Circuit Breakers: If the Analytics pipeline (Kafka) is full, we drop log events. Losing some search history is acceptable; crashing the user's browser is not.
Zero Downtime Updates: When loading a new Trie version from S3, the server loads it into a separate block of memory first. Once fully loaded, it swaps the pointer. This ensures the server never stops answering requests during an update.

13. Security, privacy and abuse

HTTPS: Encrypt all traffic to protect user search privacy.
Sensitive Data Filter (Privacy):
- Rule: Only index terms that have been searched by at least $N$ unique users (e.g., > 50 distinct user IDs).
- This prevents a user's private data (like a pasted SSN or password) from becoming a global suggestion for everyone else.
Blocklist:
- The Trie Builder must filter out profanity, hate speech, and illegal terms so they never make it into the production index.
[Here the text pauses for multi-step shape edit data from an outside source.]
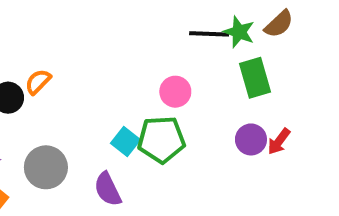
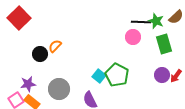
pink circle: (175, 92) -> (133, 37), moved
green pentagon: (161, 139) -> (117, 75), turned 30

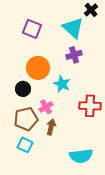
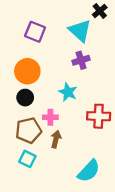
orange circle: (38, 68) -> (27, 71), moved
pink cross: (46, 107) -> (50, 117), turned 32
cyan semicircle: (81, 156) -> (89, 171), turned -40

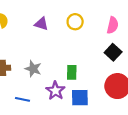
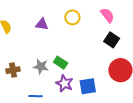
pink semicircle: (113, 25) -> (107, 15), turned -42
green rectangle: (72, 72) -> (61, 63), moved, turned -48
14. Bottlenecks and next steps

Bottleneck: Real-time Trending.
- The current design updates daily/hourly. Breaking news (e.g., "earthquake") won't appear instantly.
- Next Step: Introduce a small "Trending Trie" (using Redis) that holds the last 15 minutes of viral queries. The API queries both the Main Trie and the Trending Trie and merges the results.
Bottleneck: Personalization.
- Results are the same for everyone.
- Next Step: Store a user's recent history in a separate cache. When a request comes in, rank matches from their personal history higher than global popularity.

Summary

In-Memory Trie: We fit the data in RAM to achieve <10ms latency.
Top-K Optimization: We pre-compute results at every node to make lookups $O(1)$.
Decoupling: We separate the high-speed Read path from the complex Write/Aggregation path.
Replication: We scale by simply adding more servers with full copies of the small dataset.